The listing of Aramco, a saga that has dragged on for nearly four years, is part of Prince Mohammed's plans to broadly change the country's economy and reduce its reliance on oil.
Those plans, however, have faced a variety of challenges ranging from backlash globally over the murder of Jamal Khashoggi, a Saudi journalist and columnist for The Washington Post, at the kingdom's consulate in Istanbul in 2018 to drone attacks on two Saudi oil facilities in September.
The IPO also has been challenged by the price of oil, which has traded below US$60 a barrel in recent days. The Organization of Petroleum Exporting Countries and Russia agreed to cut oil production on Thursday in hopes of boosting prices globally.
Saudi Crown Prince Mohammed bin Salman is looking to diversify the country's economy away from its reliance on oil. Photo: AP Photo alt=Saudi Crown Prince Mohammed bin Salman is looking to diversify the country's economy away from its reliance on oil. Photo: AP Photo
After many global investors balked at the proposed valuation, Aramco relied heavily on interest from local investors and funds in the Gulf region. The kingdom also decided against a dual listing to speed the IPO, which had been discussed for several years.
To entice investors, Aramco offered the world's richest dividend of US$75 billion annually and cut the tax rate investors would have to pay. It also ultimately lowered the valuation it was seeking. The offering attracted interest from institutional investors of US$106 billion.
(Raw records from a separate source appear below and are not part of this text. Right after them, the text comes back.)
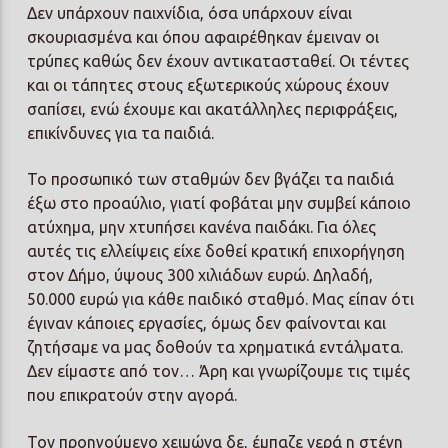
Δεν υπάρχουν παιχνίδια, όσα υπάρχουν είναι
σκουριασμένα και όπου αφαιρέθηκαν έμειναν οι
τρύπες καθώς δεν έχουν αντικατασταθεί. Οι τέντες
και οι τάπητες στους εξωτερικούς χώρους έχουν
σαπίσει, ενώ έχουμε και ακατάλληλες περιφράξεις,
επικίνδυνες για τα παιδιά.
Το προσωπικό των σταθμών δεν βγάζει τα παιδιά
έξω στο προαύλιο, γιατί φοβάται μην συμβεί κάποιο
ατύχημα, μην χτυπήσει κανένα παιδάκι. Για όλες
αυτές τις ελλείψεις είχε δοθεί κρατική επιχορήγηση
στον Δήμο, ύψους 300 χιλιάδων ευρώ. Δηλαδή,
50.000 ευρώ για κάθε παιδικό σταθμό. Μας είπαν ότι
έγιναν κάποιες εργασίες, όμως δεν φαίνονται και
ζητήσαμε να μας δοθούν τα χρηματικά εντάλματα.
Δεν είμαστε από τον… Άρη και γνωρίζουμε τις τιμές
που επικρατούν στην αγορά.
Τον προηγούμενο χειμώνα δε, έμπαζε νερά η στέγη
If an overallotment of shares is fully exercised, the offering will raise US$29.4 billion.
Once it begins trading on December 11, Aramco is expected to overtake Apple and Microsoft as the most valuable company globally based on market capitalisation.
This article originally appeared in the South China Morning Post (SCMP), the most authoritative voice reporting on China and Asia for more than a century. For more SCMP stories, please explore the SCMP app or visit the SCMP's Facebook and Twitter pages. Copyright © 2019 South China Morning Post Publishers Ltd. All rights reserved.
Copyright (c) 2019. South China Morning Post Publishers Ltd. All rights reserved.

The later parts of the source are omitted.